Avro

Summary: A binary encoding format that uses a writer’s and a reader’s schema for flexible and efficient data representation.

Sources: chapter4

Last updated: 2026-04-15


Apache Avro was started in 2009 as a subproject of Hadoop. It differs significantly from thrift and protocol-buffers by NOT using field tags.

Schema-Based Encoding

Avro’s binary format contains no field names or tags. It simply concatenates the values in the order they appear in the schema. This makes Avro the most compact binary format of all.

Writer’s and Reader’s Schema

The key to Avro is the distinction between two schemas:

  1. Writer’s Schema: The schema used to encode the data.
  2. Reader’s Schema: The schema the application expects when reading the data.

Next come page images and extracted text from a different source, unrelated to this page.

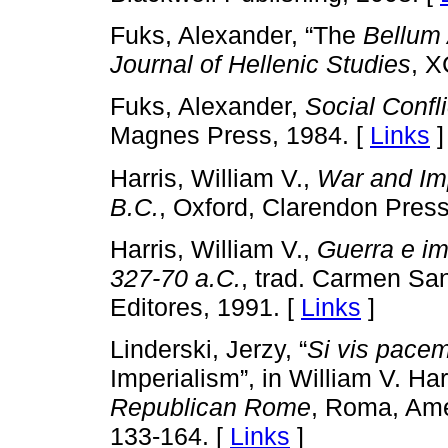
Fuks, Alexander, “The
Bellum
Journal of Hellenic Studies
, X
Fuks, Alexander,
Social Confl
Magnes Press, 1984. [
Links
]
Harris, William V.,
War and Im
B.C.
, Oxford, Clarendon Press
Harris, William V.,
Guerra e im
327-70 a.C.
, trad. Carmen San
Editores, 1991. [
Links
]
Linderski, Jerzy, “
Si vis pacem
Imperialism”, in William V. Har
Republican Rome
, Roma, Ame
133-164. [
Links
]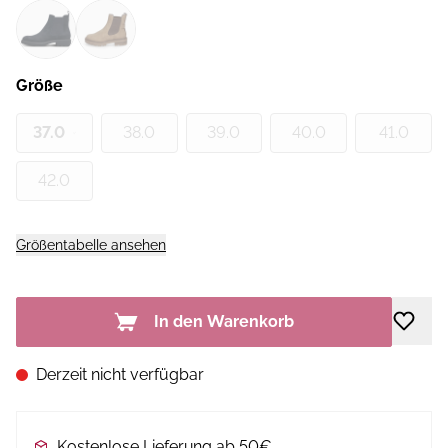
Größe
37.0
38.0
39.0
40.0
41.0
42.0
Größentabelle ansehen
In den Warenkorb
Derzeit nicht verfügbar
Kostenlose Lieferung ab 50€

Avro resolves differences between the two schemas during decoding by looking at them side-by-side.

Schema Evolution Rules

  • Forward Compatibility: You can have a newer version of the schema as writer and an older version as reader.
  • Backward Compatibility: You can have a newer version as reader and an older version as writer.

Key Rules

  • To maintain compatibility, only add or remove fields with a default value.
  • Changing a field’s name is backward-compatible but NOT forward-compatible.

Advantages

  • No Tag Numbers: Avoids the need for manual tag management.
  • Dynamic Generation: Friendly for dynamically generated schemas (e.g., from database tables).
  • Self-Describing: Binary files (Object Container Files) embed the writer’s schema, making them easy to share.